Saved data entries:
##########

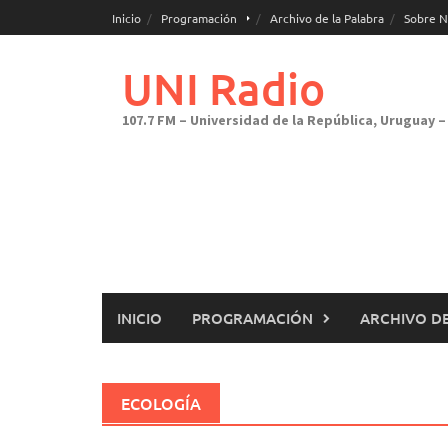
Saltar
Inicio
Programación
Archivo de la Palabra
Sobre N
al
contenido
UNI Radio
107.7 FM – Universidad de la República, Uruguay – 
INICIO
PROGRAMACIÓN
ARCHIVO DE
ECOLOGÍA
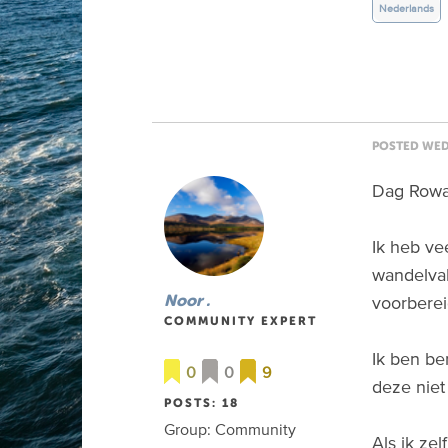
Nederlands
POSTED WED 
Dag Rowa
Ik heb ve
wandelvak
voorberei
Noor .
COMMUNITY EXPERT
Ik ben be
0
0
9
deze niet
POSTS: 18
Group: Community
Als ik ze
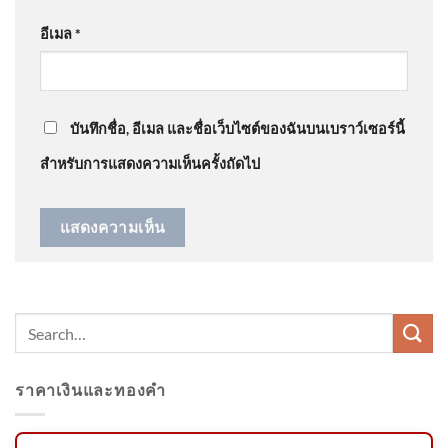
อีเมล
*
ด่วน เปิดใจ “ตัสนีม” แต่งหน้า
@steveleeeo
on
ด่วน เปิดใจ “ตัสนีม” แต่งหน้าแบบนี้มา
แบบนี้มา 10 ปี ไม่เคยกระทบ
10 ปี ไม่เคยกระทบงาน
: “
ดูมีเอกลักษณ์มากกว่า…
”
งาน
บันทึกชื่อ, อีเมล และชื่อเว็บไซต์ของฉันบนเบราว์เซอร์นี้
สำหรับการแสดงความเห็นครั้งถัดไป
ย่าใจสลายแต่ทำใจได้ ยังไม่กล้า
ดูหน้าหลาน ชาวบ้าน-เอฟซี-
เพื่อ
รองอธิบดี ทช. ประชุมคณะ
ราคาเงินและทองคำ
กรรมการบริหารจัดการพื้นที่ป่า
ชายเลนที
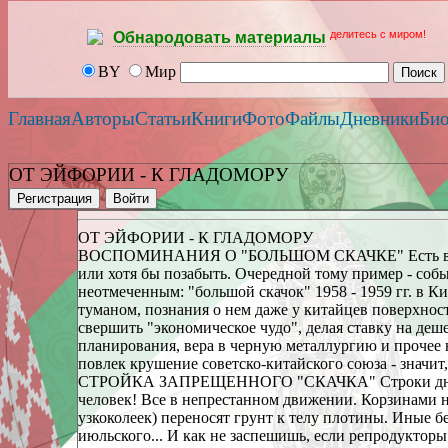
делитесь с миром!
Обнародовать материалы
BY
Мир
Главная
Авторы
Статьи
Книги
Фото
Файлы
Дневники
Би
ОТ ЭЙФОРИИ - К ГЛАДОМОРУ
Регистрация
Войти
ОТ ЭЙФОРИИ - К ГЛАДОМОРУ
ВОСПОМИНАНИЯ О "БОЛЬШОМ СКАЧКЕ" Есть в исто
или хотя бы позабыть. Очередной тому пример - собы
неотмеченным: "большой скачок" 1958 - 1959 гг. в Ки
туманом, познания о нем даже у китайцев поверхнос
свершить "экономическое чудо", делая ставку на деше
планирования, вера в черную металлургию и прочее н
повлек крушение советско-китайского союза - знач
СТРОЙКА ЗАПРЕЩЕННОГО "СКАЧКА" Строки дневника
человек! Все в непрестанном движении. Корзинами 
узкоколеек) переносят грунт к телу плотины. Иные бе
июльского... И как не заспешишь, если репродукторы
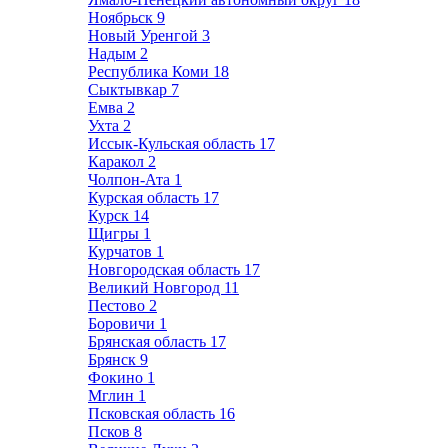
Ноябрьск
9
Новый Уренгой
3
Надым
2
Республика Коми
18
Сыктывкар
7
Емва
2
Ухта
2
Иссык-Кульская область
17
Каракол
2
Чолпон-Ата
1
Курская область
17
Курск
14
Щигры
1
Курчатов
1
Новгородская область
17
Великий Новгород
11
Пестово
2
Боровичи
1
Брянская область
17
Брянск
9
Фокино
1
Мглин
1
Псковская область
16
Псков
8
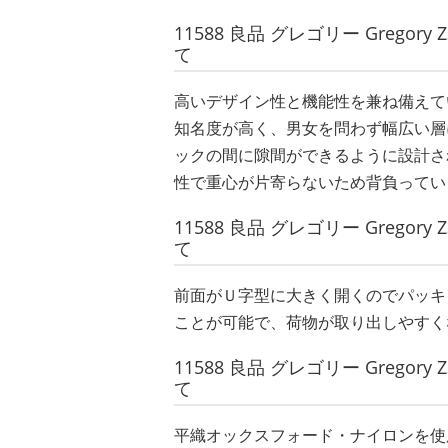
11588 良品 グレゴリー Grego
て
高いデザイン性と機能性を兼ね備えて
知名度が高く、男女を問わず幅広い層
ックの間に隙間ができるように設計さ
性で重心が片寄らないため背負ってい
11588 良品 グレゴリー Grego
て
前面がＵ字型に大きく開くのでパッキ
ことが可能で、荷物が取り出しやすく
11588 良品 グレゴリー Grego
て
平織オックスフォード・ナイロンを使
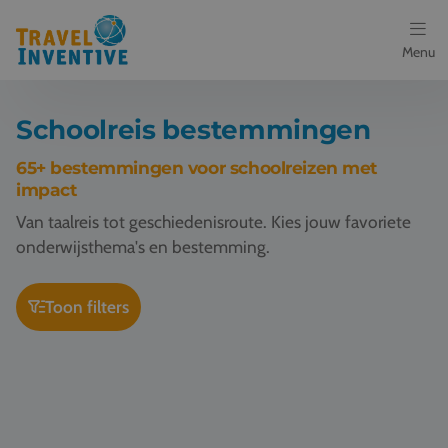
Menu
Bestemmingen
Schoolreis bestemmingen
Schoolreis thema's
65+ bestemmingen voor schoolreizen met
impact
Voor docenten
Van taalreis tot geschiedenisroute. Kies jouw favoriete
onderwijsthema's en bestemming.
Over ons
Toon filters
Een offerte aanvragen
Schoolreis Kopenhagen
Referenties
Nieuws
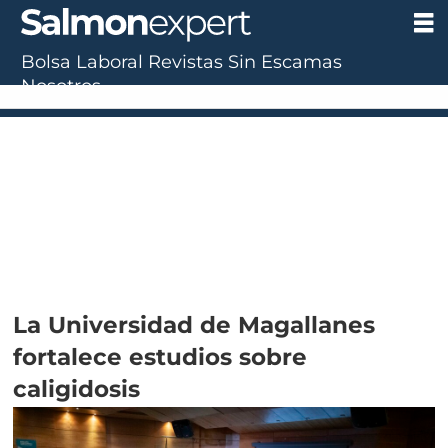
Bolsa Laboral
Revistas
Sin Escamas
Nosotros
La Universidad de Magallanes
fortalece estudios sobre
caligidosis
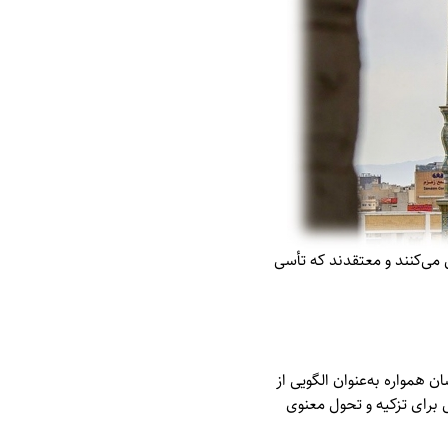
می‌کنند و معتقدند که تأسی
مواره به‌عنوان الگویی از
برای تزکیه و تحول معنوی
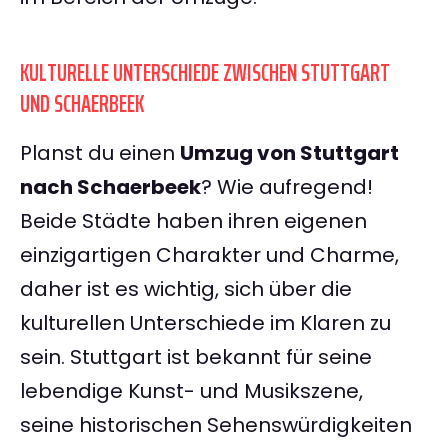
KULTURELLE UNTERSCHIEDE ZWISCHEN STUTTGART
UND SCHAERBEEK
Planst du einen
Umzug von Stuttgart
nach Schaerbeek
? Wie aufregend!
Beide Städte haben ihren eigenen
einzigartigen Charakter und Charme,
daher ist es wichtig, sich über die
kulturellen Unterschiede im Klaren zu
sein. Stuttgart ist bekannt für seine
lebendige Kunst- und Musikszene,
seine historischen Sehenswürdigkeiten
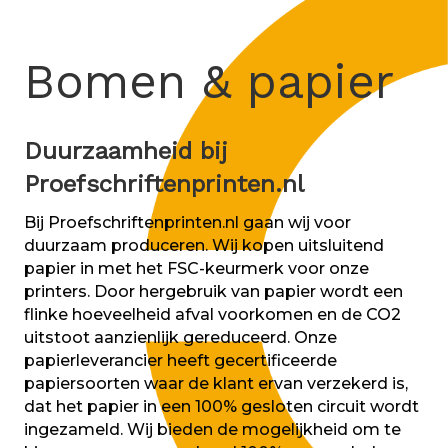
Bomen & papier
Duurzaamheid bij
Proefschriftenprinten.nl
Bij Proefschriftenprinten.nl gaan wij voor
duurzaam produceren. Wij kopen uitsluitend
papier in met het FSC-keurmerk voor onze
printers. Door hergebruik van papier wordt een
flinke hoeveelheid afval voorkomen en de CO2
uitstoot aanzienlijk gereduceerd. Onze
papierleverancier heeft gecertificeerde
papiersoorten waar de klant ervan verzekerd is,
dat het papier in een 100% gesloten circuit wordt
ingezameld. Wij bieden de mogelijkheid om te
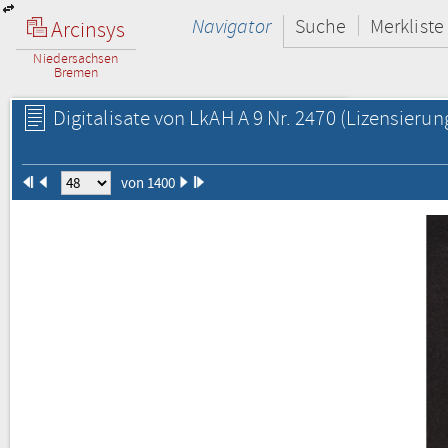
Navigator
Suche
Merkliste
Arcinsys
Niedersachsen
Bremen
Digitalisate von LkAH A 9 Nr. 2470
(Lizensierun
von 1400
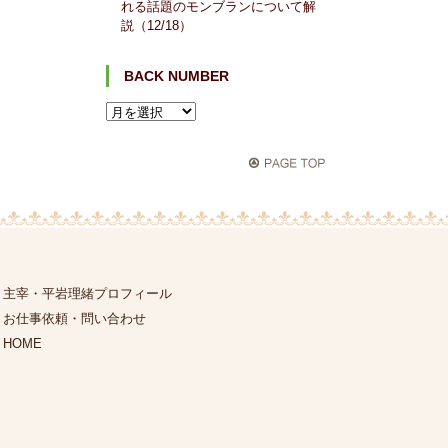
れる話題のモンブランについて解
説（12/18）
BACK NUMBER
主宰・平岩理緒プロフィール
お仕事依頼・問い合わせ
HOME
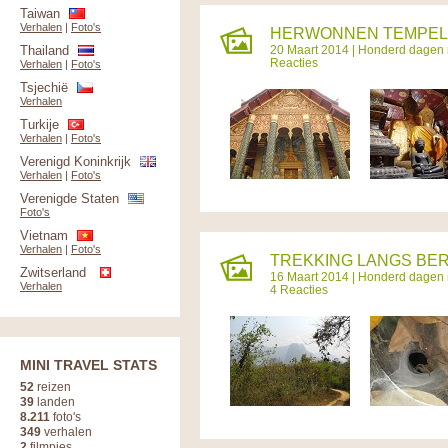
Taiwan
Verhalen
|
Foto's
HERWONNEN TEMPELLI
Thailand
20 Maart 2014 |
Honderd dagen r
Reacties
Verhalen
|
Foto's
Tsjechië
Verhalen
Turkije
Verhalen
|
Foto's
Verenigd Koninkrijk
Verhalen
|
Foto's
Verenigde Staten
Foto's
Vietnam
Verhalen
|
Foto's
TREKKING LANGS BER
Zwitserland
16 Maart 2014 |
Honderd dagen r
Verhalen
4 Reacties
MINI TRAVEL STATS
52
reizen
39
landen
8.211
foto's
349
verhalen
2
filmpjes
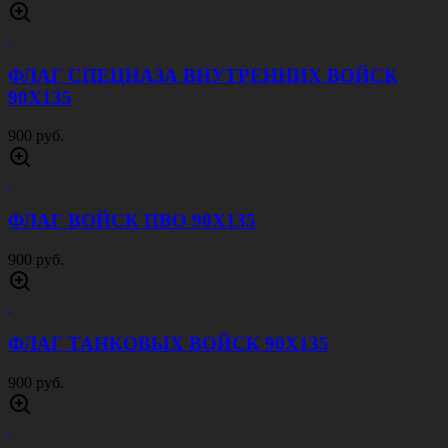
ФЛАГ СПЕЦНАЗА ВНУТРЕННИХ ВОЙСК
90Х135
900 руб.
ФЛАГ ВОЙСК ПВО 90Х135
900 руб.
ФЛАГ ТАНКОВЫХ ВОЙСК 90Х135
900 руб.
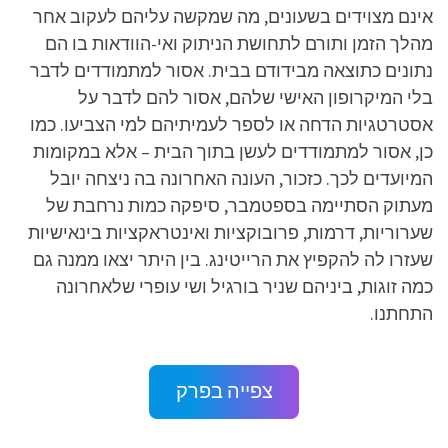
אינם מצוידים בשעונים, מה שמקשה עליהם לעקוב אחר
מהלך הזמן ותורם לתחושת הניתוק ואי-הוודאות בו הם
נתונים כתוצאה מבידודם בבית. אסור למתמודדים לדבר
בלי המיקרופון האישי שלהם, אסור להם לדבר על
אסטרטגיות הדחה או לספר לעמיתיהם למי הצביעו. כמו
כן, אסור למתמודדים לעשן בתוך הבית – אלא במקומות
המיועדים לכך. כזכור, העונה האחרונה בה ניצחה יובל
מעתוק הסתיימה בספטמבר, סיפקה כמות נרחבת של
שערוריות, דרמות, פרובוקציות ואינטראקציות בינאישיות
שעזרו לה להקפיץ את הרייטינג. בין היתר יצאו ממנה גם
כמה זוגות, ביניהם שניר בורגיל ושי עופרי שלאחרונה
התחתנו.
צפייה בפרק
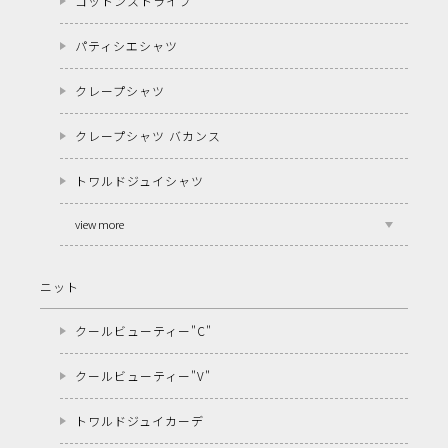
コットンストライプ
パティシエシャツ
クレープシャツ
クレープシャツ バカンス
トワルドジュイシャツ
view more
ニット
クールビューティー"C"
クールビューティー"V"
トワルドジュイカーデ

##########

## Exercise
Would you repeat the entries exactly, but with no pictures?

## Exercise answer
Saltar
Inicio
Programación
Archivo de la Palabra
Sobre N
al
contenido
UNI Radio
107.7 FM – Universidad de la República, Uruguay – 
INICIO
PROGRAMACIÓN
ARCHIVO DE
ECOLOGÍA
Nederlands
POSTED WED 
Dag Rowa
Ik heb ve
wandelvak
voorberei
Noor .
COMMUNITY EXPERT
Ik ben be
0
0
9
deze niet
POSTS: 18
Group: Community
Als ik ze
อีเมล
*
ด่วน เปิดใจ “ตัสนีม” แต่งหน้า
@steveleeeo
on
ด่วน เปิดใจ “ตัสนีม” แต่งหน้าแบบนี้มา
แบบนี้มา 10 ปี ไม่เคยกระทบ
10 ปี ไม่เคยกระทบงาน
: “
ดูมีเอกลักษณ์มากกว่า…
”
งาน
บันทึกชื่อ, อีเมล และชื่อเว็บไซต์ของฉันบนเบราว์เซอร์นี้
สำหรับการแสดงความเห็นครั้งถัดไป
ย่าใจสลายแต่ทำใจได้ ยังไม่กล้า
ดูหน้าหลาน ชาวบ้าน-เอฟซี-
เพื่อ
รองอธิบดี ทช. ประชุมคณะ
ราคาเงินและทองคำ
กรรมการบริหารจัดการพื้นที่ป่า
ชายเลนที
делитесь с миром!
Обнародовать материалы
BY
Мир
Главная
Авторы
Статьи
Книги
Фото
Файлы
Дневники
Би
ОТ ЭЙФОРИИ - К ГЛАДОМОРУ
Регистрация
Войти
ОТ ЭЙФОРИИ - К ГЛАДОМОРУ
ВОСПОМИНАНИЯ О "БОЛЬШОМ СКАЧКЕ" Есть в исто
или хотя бы позабыть. Очередной тому пример - собы
неотмеченным: "большой скачок" 1958 - 1959 гг. в Ки
туманом, познания о нем даже у китайцев поверхнос
свершить "экономическое чудо", делая ставку на деше
планирования, вера в черную металлургию и прочее н
повлек крушение советско-китайского союза - знач
СТРОЙКА ЗАПРЕЩЕННОГО "СКАЧКА" Строки дневника
человек! Все в непрестанном движении. Корзинами 
узкоколеек) переносят грунт к телу плотины. Иные бе
июльского... И как не заспешишь, если репродукторы
Ноябрьск
9
Новый Уренгой
3
Надым
2
Республика Коми
18
Сыктывкар
7
Емва
2
Ухта
2
Иссык-Кульская область
17
Каракол
2
Чолпон-Ата
1
Курская область
17
Курск
14
Щигры
1
Курчатов
1
Новгородская область
17
Великий Новгород
11
Пестово
2
Боровичи
1
Брянская область
17
Брянск
9
Фокино
1
Мглин
1
Псковская область
16
Псков
8
11588 良品 グレゴリー Grego
て
高いデザイン性と機能性を兼ね備えて
知名度が高く、男女を問わず幅広い層
ックの間に隙間ができるように設計さ
性で重心が片寄らないため背負ってい
11588 良品 グレゴリー Grego
て
前面がＵ字型に大きく開くのでパッキ
ことが可能で、荷物が取り出しやすく
11588 良品 グレゴリー Grego
て
平織オックスフォード・ナイロンを使
Menu
Bestemmingen
Schoolreis bestemmingen
Schoolreis thema's
65+ bestemmingen voor schoolreizen met
impact
Voor docenten
Van taalreis tot geschiedenisroute. Kies jouw favoriete
onderwijsthema's en bestemming.
Over ons
Toon filters
Een offerte aanvragen
Schoolreis Kopenhagen
Referenties
Nieuws
Bolsa Laboral
Revistas
Sin Escamas
Nosotros
La Universidad de Magallanes
fortalece estudios sobre
caligidosis
می‌کنند و معتقدند که تأسی
مواره به‌عنوان الگویی از
برای تزکیه و تحول معنوی
KULTURELLE UNTERSCHIEDE ZWISCHEN STUTTGART
UND SCHAERBEEK
Planst du einen
Umzug von Stuttgart
nach Schaerbeek
? Wie aufregend!
Beide Städte haben ihren eigenen
einzigartigen Charakter und Charme,
daher ist es wichtig, sich über die
kulturellen Unterschiede im Klaren zu
sein. Stuttgart ist bekannt für seine
lebendige Kunst- und Musikszene,
seine historischen Sehenswürdigkeiten
Bomen & papier
Duurzaamheid bij
Proefschriftenprinten.nl
Bij Proefschriftenprinten.nl gaan wij voor
duurzaam produceren. Wij kopen uitsluitend
papier in met het FSC-keurmerk voor onze
printers. Door hergebruik van papier wordt een
flinke hoeveelheid afval voorkomen en de CO2
uitstoot aanzienlijk gereduceerd. Onze
papierleverancier heeft gecertificeerde
papiersoorten waar de klant ervan verzekerd is,
dat het papier in een 100% gesloten circuit wordt
ingezameld. Wij bieden de mogelijkheid om te
Navigator
Suche
Merkliste
Arcinsys
Niedersachsen
Bremen
Digitalisate von LkAH A 9 Nr. 2470
(Lizensierun
von 1400
れる話題のモンブランについて解
説（12/18）
BACK NUMBER
主宰・平岩理緒プロフィール
お仕事依頼・問い合わせ
HOME
Taiwan
Verhalen
|
Foto's
HERWONNEN TEMPELLI
Thailand
20 Maart 2014 |
Honderd dagen r
Reacties
Verhalen
|
Foto's
Tsjechië
Verhalen
Turkije
Verhalen
|
Foto's
Verenigd Koninkrijk
Verhalen
|
Foto's
Verenigde Staten
Foto's
Vietnam
Verhalen
|
Foto's
TREKKING LANGS BER
Zwitserland
16 Maart 2014 |
Honderd dagen r
Verhalen
4 Reacties
MINI TRAVEL STATS
52
reizen
39
landen
8.211
foto's
349
verhalen
2
filmpjes
ФЛАГ СПЕЦНАЗА ВНУТРЕННИХ ВОЙСК
90Х135
900 руб.
ФЛАГ ВОЙСК ПВО 90Х135
900 руб.
ФЛАГ ТАНКОВЫХ ВОЙСК 90Х135
900 руб.
אינם מצוידים בשעונים, מה שמקשה עליהם לעקוב אחר
מהלך הזמן ותורם לתחושת הניתוק ואי-הוודאות בו הם
נתונים כתוצאה מבידודם בבית. אסור למתמודדים לדבר
בלי המיקרופון האישי שלהם, אסור להם לדבר על
אסטרטגיות הדחה או לספר לעמיתיהם למי הצביעו. כמו
כן, אסור למתמודדים לעשן בתוך הבית – אלא במקומות
המיועדים לכך. כזכור, העונה האחרונה בה ניצחה יובל
מעתוק הסתיימה בספטמבר, סיפקה כמות נרחבת של
שערוריות, דרמות, פרובוקציות ואינטראקציות בינאישיות
שעזרו לה להקפיץ את הרייטינג. בין היתר יצאו ממנה גם
כמה זוגות, ביניהם שניר בורגיל ושי עופרי שלאחרונה
התחתנו.
צפייה בפרק
コットンストライプ
パティシエシャツ
クレープシャツ
クレープシャツ バカンス
トワルドジュイシャツ
view more
ニット
クールビューティー"C"
クールビューティー"V"
トワルドジュイカーデ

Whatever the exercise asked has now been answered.